What lines of the data hold the string "name"? Copy them all.
SOURCE MATERIAL Start Marker
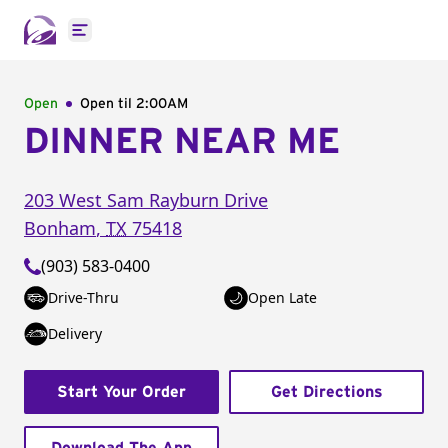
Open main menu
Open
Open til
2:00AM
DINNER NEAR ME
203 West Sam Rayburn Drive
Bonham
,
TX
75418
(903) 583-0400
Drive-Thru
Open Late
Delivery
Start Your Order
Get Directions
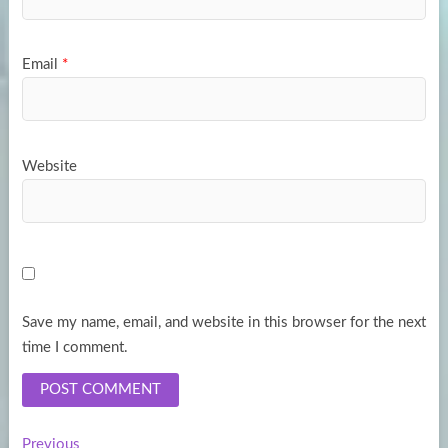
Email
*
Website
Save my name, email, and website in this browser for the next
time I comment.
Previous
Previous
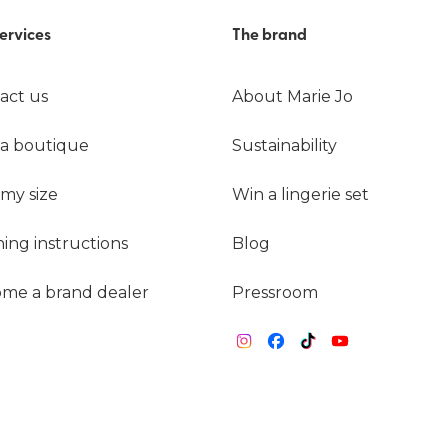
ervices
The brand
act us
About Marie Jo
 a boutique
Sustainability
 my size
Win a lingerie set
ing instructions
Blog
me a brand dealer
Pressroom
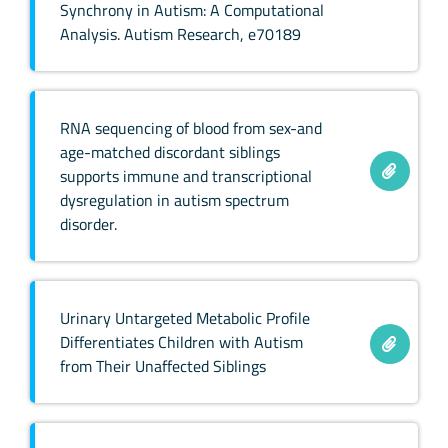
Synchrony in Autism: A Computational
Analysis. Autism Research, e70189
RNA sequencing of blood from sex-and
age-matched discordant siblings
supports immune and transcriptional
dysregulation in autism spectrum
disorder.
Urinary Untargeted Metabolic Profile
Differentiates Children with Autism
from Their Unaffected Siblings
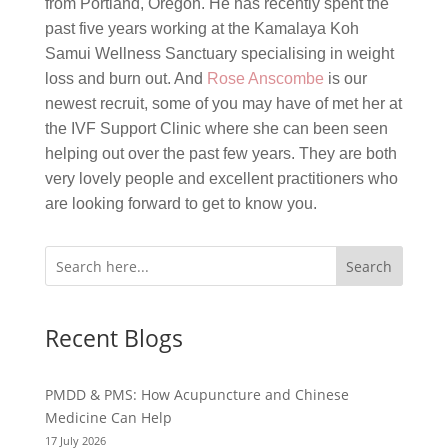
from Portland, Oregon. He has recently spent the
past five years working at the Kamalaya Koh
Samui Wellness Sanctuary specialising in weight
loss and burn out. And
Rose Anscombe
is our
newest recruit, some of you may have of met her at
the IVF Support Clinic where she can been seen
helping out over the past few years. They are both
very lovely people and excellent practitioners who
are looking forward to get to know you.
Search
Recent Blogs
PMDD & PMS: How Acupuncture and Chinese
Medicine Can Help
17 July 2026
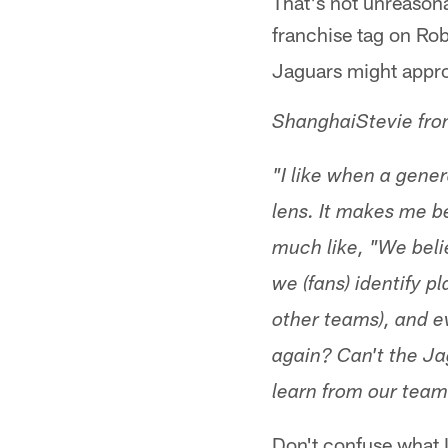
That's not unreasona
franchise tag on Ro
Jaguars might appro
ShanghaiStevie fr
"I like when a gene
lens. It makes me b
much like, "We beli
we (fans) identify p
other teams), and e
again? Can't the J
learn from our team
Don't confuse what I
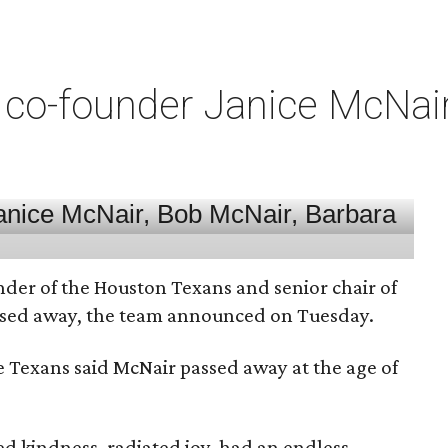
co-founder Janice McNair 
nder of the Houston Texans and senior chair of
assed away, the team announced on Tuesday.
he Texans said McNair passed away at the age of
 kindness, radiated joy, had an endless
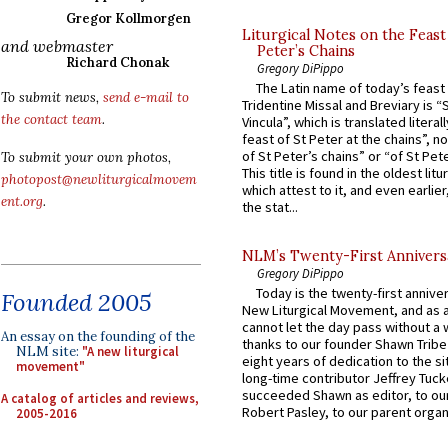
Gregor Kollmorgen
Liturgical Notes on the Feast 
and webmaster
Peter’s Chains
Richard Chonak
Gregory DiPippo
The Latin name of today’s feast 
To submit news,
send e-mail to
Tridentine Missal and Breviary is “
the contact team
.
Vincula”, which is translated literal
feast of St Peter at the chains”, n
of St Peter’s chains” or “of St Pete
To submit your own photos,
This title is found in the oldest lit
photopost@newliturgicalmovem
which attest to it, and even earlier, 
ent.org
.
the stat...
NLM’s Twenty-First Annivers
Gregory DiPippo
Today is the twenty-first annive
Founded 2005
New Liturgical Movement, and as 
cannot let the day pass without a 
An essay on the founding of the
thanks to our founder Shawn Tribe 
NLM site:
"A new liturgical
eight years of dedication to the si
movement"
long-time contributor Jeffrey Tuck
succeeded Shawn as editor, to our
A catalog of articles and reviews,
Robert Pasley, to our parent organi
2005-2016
SOURCE MATERIAL End Marker
EXERCISE RESULT:
Save my name, email, and website in this browser for the next
The Latin name of today’s feast 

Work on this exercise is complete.